Most modern operating systems have a great deal of complexity in the interface between user mode and kernel mode - 1100 syscalls in Linux 2.4.17 and some 400 odd in Windows Vista. This has implications for how security (since all those calls need be hardened against possible attack) and also implications for how difficult it is to learn to program a particular platform (albeit indirectly, since the syscall interface is not usually used directly by application programs).
It would be much better if the system call interface (and the programming API on top of that) was as minimalistic as possible whilst still securely multiplexing hardware and abstrating away hardware differences.
The reason it isn't is that doing so would make an operating system extremely slow. It takes some 1000-1500 cycles to switch between user mode and kernel mode. So you can't do a syscall for each sample in a realtime-generated waveform, for example. There are many other ways that an operating system could be simplified if not for this cost. TCP, for example, is generally implemented in the kernel despite the fact that it is technically possible to implement it in userspace on top of a raw IP packet API. The reason is that network performance (especially server performance) would be greatly impacted by all the extra ring switching that would be necessary whenever a packet is sent or received.
A much simpler system API would be possible if user programs could run code in kernel mode - that way they could avoid the ring switch and all the other associated overhead. This was the way things used to be done, back in the days of DOS. Of course, back then every application you used needed to support every piece of hardware you wanted to use it with, an application crash would take down the entire system and there was no such thing as multi-user. We certainly don't want to go back to those bad old days.

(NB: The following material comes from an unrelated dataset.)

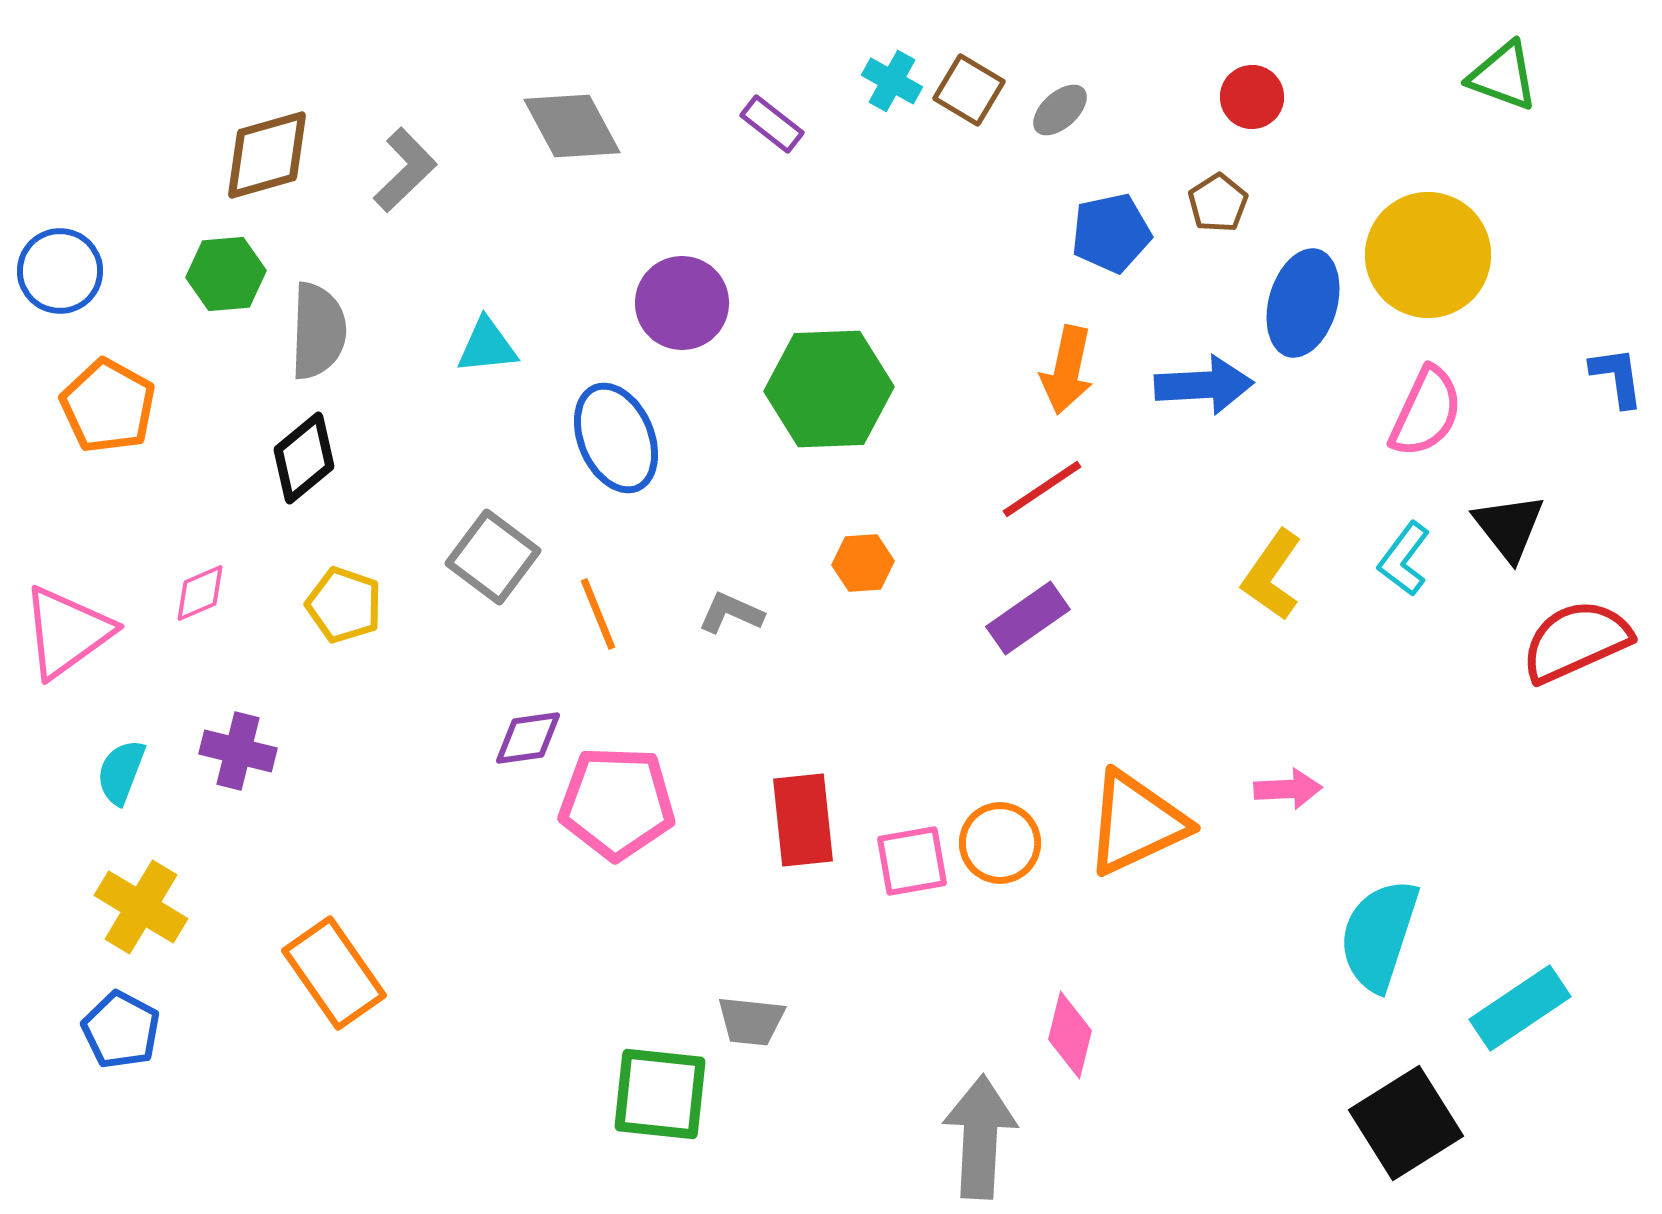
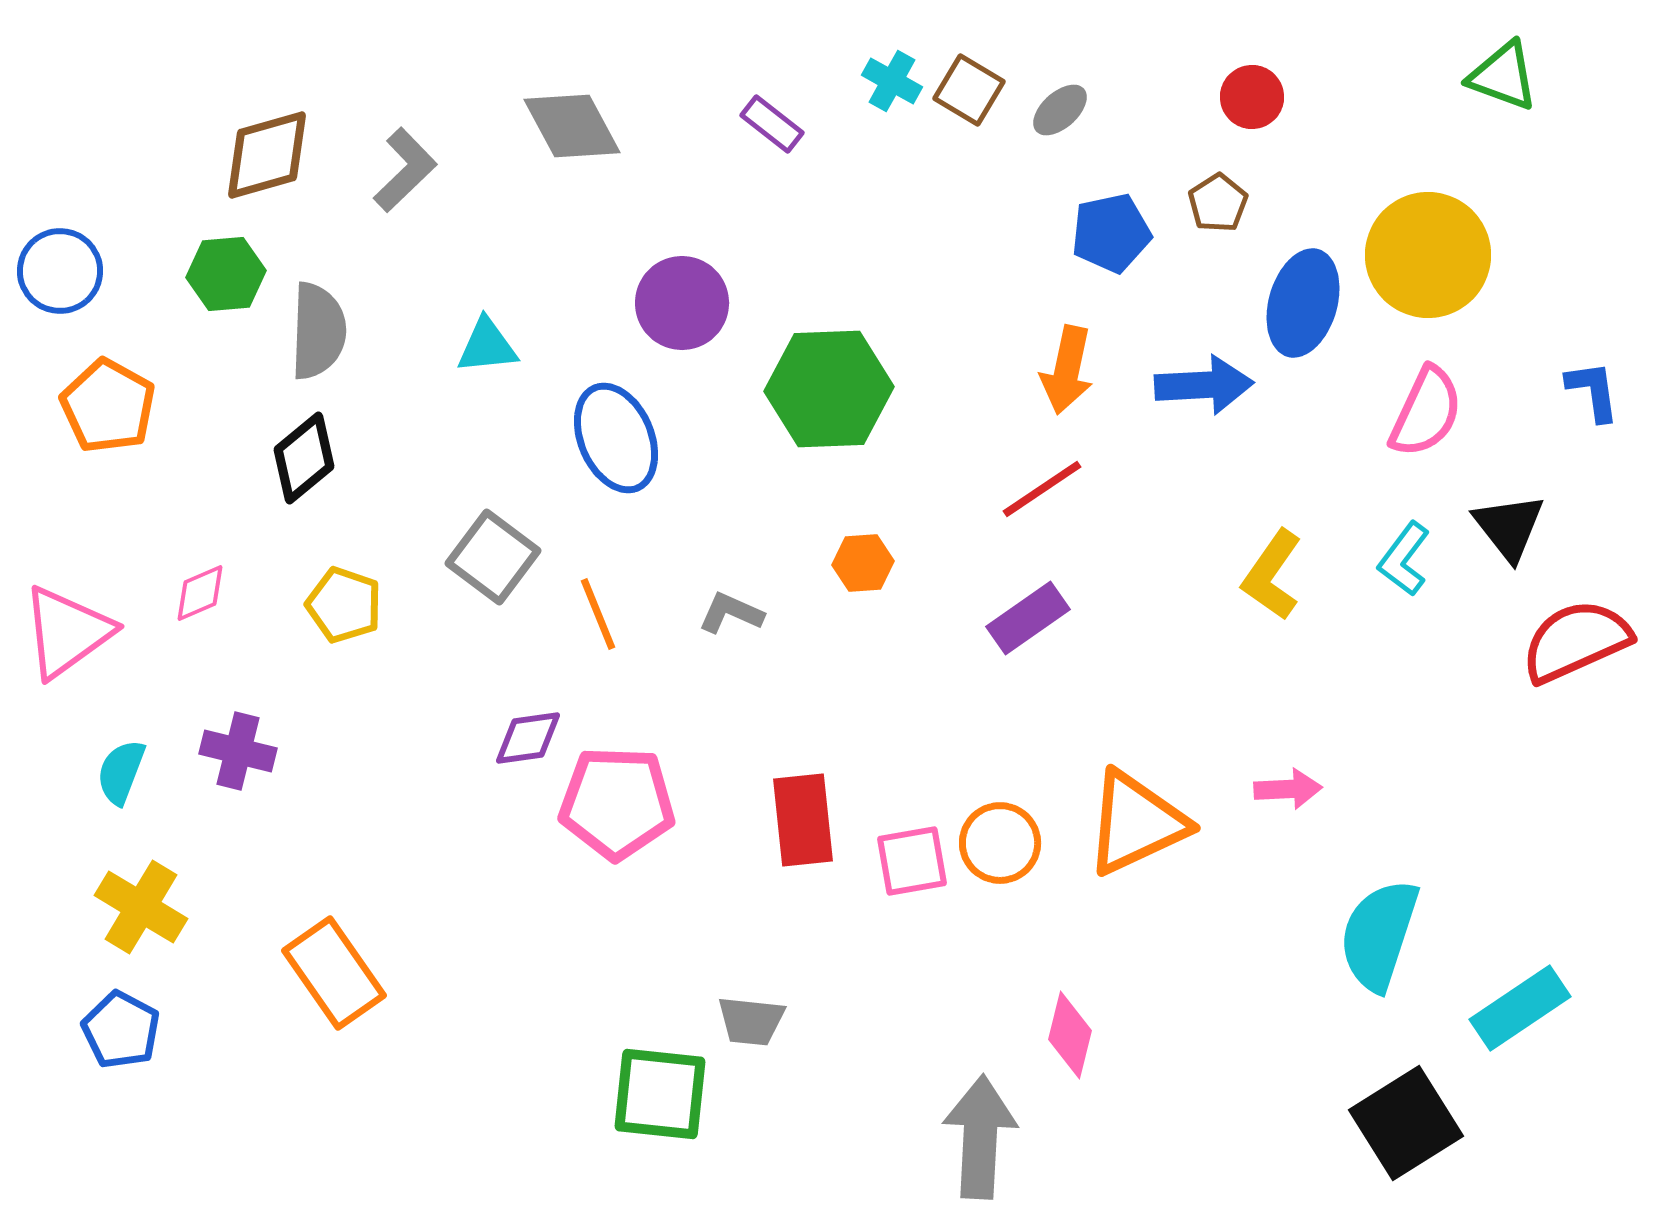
blue L-shape at (1617, 377): moved 24 px left, 14 px down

Microsoft's Singularity OS (as I've mentioned before) solves this problem by requiring that all code is statically verifiable, and then runs it all in ring 0. Given how much code performance enthusiasts like I like to write highly optimized but completely unverifiable code, I think it will be a while before memory protection becomes a thing of the past.
But maybe there's a middle path involving both approaches - unverified code using the MMU and verified code running in the kernel. A user application could make a system call to upload a piece of code to the kernel (perhaps a sound synthesis engine or a custom TCP implementation) and the kernel could statically verify and compile that code.
With a suitably smart compiler, parts of the kernel could also be left in an intermediate form so that when the user code is compiled, the kernel implementations could be inlined and security checks moved outside of loops for even more speed.
Another thing that such a system would make practical is allowing applications to subvert the system calls of less trusted applications.